[RECORDS FOR THIS TASK]:
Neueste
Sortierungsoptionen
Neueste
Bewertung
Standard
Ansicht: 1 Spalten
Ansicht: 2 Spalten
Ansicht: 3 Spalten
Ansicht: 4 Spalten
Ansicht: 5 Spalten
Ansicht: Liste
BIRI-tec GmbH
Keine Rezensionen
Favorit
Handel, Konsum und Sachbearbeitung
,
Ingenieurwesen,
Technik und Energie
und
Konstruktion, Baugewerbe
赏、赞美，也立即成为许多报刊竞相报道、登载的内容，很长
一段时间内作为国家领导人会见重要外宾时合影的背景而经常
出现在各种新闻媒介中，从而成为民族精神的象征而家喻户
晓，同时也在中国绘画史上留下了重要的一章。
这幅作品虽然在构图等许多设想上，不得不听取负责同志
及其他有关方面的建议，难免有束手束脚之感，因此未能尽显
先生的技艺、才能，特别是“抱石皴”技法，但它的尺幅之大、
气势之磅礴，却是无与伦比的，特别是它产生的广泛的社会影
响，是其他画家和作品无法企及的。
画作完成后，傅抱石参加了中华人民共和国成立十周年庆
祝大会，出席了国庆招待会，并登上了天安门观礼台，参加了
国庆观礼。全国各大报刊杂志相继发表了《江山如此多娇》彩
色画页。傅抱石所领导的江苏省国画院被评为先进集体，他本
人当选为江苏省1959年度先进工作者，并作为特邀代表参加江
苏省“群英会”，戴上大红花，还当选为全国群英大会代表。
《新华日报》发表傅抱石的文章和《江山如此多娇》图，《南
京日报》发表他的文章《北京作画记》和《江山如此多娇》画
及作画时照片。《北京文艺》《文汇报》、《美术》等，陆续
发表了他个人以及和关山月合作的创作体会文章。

--

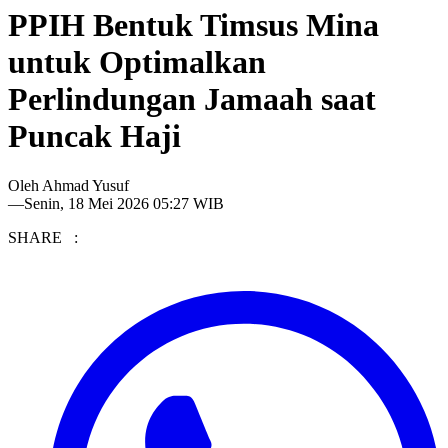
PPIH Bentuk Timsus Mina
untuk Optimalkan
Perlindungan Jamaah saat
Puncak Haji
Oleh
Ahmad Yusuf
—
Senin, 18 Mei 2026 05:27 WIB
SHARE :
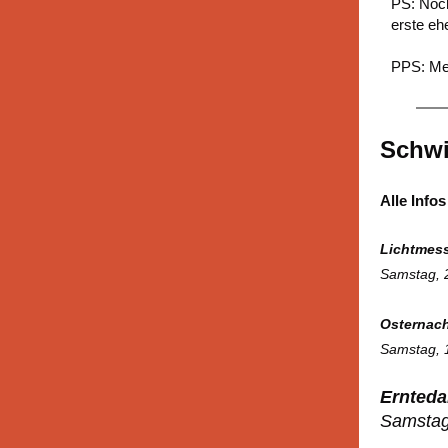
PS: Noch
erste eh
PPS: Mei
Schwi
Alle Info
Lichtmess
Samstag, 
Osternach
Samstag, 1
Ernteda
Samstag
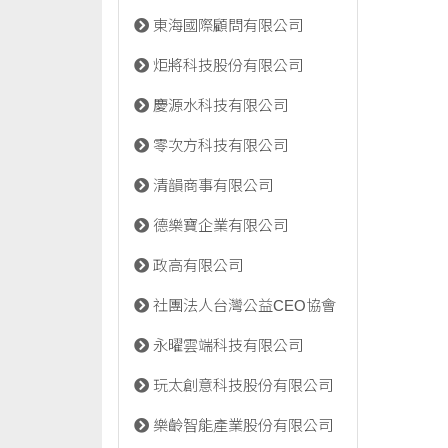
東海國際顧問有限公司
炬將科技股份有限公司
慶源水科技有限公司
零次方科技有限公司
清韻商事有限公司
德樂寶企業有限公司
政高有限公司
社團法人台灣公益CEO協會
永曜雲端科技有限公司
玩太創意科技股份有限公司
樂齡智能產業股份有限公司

[EXERCISE GOAL]:
Look above for the line with "色画页。傅抱石所领导的江苏省国画院被评为先进集体，他本" and the line with "发表了他个人以及和关山月合作的创作体会文章。". Write out those two lines and all the lines between them, exactly, and no others.

[ANSWER TO THE PROBLEM]:
色画页。傅抱石所领导的江苏省国画院被评为先进集体，他本
人当选为江苏省1959年度先进工作者，并作为特邀代表参加江
苏省“群英会”，戴上大红花，还当选为全国群英大会代表。
《新华日报》发表傅抱石的文章和《江山如此多娇》图，《南
京日报》发表他的文章《北京作画记》和《江山如此多娇》画
及作画时照片。《北京文艺》《文汇报》、《美术》等，陆续
发表了他个人以及和关山月合作的创作体会文章。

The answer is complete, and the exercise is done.